Kirloskar Brothers Ltd operates within the compressors, pumps, and diesel engines sector, a segment that is sensitive to industrial demand cycles and infrastructure spending. The company’s smallcap status means it is more vulnerable to market fluctuations and sector-specific risks compared to larger peers.

Given the current macroeconomic environment and sector dynamics, investors should carefully evaluate the company’s ability to capitalise on growth opportunities. The flat financial trend and below-average quality grade suggest that Kirloskar Brothers Ltd may face challenges in capturing market share or improving margins in the near term.

Stock Returns and Volatility

As of 22 February 2026, Kirloskar Brothers Ltd’s stock returns present a mixed picture. While the one-month return is a positive 8.14%, this is offset by declines over longer periods: -8.11% over three months, -18.89% over six months, and -11.37% over the past year. Year-to-date, the stock has declined by 0.84%, reflecting subdued investor enthusiasm.

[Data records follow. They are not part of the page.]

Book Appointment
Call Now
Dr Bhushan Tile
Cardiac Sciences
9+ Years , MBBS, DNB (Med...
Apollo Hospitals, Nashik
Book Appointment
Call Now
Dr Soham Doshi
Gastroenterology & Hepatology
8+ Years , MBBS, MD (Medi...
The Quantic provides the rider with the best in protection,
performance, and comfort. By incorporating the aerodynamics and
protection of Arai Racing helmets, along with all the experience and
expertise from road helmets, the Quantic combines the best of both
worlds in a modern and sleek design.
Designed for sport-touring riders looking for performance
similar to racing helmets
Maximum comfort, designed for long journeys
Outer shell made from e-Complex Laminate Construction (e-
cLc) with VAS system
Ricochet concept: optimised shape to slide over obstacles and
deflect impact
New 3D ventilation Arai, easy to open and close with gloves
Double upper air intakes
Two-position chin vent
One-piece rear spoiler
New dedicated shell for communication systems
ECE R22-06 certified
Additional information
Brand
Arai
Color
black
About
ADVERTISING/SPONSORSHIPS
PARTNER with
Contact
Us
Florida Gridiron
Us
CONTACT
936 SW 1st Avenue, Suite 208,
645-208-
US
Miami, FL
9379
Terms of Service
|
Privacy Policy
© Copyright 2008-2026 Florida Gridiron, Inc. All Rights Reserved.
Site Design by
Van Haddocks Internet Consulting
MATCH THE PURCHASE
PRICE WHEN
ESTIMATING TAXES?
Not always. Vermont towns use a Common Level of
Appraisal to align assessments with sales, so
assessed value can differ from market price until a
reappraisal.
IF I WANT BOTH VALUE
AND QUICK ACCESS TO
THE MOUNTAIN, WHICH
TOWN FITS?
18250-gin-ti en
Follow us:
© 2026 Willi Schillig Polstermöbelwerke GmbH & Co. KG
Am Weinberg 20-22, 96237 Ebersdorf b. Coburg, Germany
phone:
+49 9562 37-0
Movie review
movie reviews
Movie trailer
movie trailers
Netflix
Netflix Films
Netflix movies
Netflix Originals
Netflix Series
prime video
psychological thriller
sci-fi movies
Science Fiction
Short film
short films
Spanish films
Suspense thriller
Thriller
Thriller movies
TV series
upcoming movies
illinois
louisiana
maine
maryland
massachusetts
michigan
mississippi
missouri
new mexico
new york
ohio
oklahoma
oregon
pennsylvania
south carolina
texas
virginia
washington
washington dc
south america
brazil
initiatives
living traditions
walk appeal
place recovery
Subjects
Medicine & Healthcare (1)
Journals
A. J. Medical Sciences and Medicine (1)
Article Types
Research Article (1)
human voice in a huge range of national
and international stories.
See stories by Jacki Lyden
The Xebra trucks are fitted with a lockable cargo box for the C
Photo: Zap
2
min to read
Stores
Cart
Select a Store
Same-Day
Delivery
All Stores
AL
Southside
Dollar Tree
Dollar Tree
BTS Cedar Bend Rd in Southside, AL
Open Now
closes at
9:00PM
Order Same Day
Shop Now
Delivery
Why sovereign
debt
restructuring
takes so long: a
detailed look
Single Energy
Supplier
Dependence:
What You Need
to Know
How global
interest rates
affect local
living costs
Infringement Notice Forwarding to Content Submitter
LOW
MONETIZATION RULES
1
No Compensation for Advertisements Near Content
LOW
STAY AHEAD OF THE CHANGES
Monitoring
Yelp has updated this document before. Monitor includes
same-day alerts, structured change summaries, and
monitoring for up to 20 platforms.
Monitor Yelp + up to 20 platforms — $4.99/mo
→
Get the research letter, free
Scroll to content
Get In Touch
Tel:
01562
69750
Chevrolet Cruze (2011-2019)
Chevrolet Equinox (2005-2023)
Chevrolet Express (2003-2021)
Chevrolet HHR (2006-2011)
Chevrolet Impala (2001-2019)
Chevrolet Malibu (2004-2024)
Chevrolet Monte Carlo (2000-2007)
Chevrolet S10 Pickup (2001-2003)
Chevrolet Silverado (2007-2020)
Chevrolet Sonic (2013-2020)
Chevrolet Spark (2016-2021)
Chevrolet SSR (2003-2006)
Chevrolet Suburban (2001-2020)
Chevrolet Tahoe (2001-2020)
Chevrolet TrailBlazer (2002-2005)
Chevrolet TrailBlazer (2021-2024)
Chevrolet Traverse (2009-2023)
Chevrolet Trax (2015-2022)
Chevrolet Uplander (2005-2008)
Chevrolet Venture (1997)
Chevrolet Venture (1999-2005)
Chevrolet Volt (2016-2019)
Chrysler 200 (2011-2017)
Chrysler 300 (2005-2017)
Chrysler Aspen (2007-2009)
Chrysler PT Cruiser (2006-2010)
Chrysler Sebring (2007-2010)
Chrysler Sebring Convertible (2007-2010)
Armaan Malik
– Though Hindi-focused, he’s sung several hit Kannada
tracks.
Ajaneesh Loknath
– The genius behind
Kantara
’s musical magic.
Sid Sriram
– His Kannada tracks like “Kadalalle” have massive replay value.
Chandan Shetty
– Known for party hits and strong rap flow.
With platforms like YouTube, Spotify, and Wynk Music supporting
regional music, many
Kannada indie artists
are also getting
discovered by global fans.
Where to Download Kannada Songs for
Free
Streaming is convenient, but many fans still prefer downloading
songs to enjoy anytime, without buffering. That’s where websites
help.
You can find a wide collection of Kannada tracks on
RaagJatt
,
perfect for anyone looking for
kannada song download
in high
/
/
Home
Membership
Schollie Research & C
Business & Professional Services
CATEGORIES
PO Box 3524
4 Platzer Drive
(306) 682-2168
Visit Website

This volatility underscores the importance of a cautious approach, particularly for risk-averse investors or those seeking stable income and growth. The stock’s underperformance relative to the BSE500 index’s 11.96% gain over the past year further emphasises the need for careful stock selection within this sector.

Conclusion

Kirloskar Brothers Ltd’s current 'Sell' rating by MarketsMOJO is grounded in a comprehensive analysis of its quality, valuation, financial trend, and technical outlook. The company’s below-average quality, flat financial performance, and fair valuation, combined with only mild technical support, suggest limited upside potential at this time.

Investors should consider these factors carefully and monitor upcoming quarterly results and sector developments before making investment decisions. While the stock may offer short-term trading opportunities, the overall recommendation advises caution and a prudent approach to exposure in Kirloskar Brothers Ltd.